Fun Stuff

Depreciation Appreciation: The Nissan GT-R

Welcome to Depreciation Appreciation! Every month, your pals at dig up an example of how depreciation can make for an extra-fantastic used-car deal.

This month? An all-conquering attainable supercar designed to give pricey rocket-coupes from around the globe a run for their money. The Nissan GT-R came back to market for model-year 2009, capturing the magic of earlier Nissan Skyline GT-R models with twin-turbo power, all-wheel drive, and performance figures and lap times typical of cars with considerably higher price tags.

Today, a few-year old copy can be had for very reasonable money, especially where velocity, performance capability, pedigree, and the power-to-price ratio are priorities.

The Sticky

This two-door, four-seat, all-wheel drive sports coupe was engineered to deliver world-class performance on a relative budget. Look for Bluetooth, navigation, multimedia inputs, steering-wheel mounted audio controls and a special 11-speaker BOSE audio system for if you get tired of listening to turbocharger sound effects.

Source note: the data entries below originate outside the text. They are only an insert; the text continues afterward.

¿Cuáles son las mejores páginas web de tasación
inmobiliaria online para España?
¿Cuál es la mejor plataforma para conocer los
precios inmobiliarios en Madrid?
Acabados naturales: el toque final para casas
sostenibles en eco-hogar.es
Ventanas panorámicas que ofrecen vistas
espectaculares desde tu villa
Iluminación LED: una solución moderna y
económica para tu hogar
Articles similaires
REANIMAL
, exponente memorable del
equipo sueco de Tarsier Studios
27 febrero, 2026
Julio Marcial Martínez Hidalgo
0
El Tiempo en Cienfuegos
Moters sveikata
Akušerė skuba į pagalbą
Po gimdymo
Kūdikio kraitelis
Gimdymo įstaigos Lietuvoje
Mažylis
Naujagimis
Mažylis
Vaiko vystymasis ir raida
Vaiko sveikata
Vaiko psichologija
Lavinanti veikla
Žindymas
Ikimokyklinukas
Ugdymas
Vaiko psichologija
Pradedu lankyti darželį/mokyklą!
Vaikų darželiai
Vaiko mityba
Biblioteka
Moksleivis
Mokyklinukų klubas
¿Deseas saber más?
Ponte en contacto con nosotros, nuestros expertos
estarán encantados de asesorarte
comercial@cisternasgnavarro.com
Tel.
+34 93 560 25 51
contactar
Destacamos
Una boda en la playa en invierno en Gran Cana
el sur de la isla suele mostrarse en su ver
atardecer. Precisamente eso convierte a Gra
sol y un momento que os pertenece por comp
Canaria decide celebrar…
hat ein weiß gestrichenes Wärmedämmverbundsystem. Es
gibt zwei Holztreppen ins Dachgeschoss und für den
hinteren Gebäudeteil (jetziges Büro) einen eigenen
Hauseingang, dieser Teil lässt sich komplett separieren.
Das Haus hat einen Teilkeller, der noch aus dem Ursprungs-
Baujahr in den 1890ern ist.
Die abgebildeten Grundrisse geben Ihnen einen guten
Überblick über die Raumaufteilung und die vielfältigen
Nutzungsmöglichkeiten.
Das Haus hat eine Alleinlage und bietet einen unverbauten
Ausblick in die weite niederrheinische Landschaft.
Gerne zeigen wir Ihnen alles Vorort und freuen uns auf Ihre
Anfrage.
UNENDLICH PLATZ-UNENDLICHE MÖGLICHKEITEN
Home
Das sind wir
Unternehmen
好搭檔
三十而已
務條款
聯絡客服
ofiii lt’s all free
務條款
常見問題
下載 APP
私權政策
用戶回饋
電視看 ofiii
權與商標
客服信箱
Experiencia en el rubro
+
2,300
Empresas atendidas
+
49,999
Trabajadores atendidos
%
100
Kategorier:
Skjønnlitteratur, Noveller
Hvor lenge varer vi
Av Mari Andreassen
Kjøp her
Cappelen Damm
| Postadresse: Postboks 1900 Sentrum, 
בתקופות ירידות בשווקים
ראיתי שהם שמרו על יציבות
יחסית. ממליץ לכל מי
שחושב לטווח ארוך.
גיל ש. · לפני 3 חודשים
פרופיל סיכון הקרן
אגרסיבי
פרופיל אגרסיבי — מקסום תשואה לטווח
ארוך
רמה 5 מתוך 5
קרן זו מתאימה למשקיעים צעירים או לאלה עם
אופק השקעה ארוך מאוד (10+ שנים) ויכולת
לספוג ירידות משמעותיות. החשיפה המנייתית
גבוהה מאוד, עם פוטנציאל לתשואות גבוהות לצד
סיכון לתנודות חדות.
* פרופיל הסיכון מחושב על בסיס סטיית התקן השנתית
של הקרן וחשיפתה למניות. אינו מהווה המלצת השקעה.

All models get a 3.8L, twin-turbo V6 engine, hand-built to exacting tolerances. All wheel drive and a paddle-shift dual-clutch transmission were standard. Look for power output of 480 hp in early models, that figure increasing to today’s current output figure of 545 horsepower in standard-spec models.

Approximate New Value

At launch, GT-R’s advertised MSRP stood around $90,000 for a 2009 unit, though that base MSRP quickly climbed well past the $100,000 point after just a few years, and especially if the customer specified a special-edition model, like the GT-R Black Edition, or the GT-R Premium Edition. Early on, GT-R’s were selling at heavy premiums, as supply was low, and dealers tapped into extreme customer demand.

Approximate Used Value

Today, used copies of the GT-R are available from $60,000 and up, largely dependent on age, mileage, condition and originality. Here’s an example of a few-year-old copy with less than 55,000 kilometers available under $65,000. Or, this loaded GT-R, with low miles, priced under $75,000, some $40,000 less than its original MSRP. Even more affordable are earlier copies with moderate mileage, like this copy with 68,000 kilometers at less than $62,000. That’s not bad for a Nissan that’ll keep right up with a $200,000 Porsche 911 Turbo S.

Why You Want One

Depreciation isn’t massive on the GT-R, as supply is relatively low compared to demand in the used market, and the car still remains highly enviable. But, with the ability to save tens of thousands from GT-R’s original price and get into a tremendously desirable and world-class performance car loved around the globe, it remains a worthy shopping exercise for the shopper after a big-dollar used performance car buy.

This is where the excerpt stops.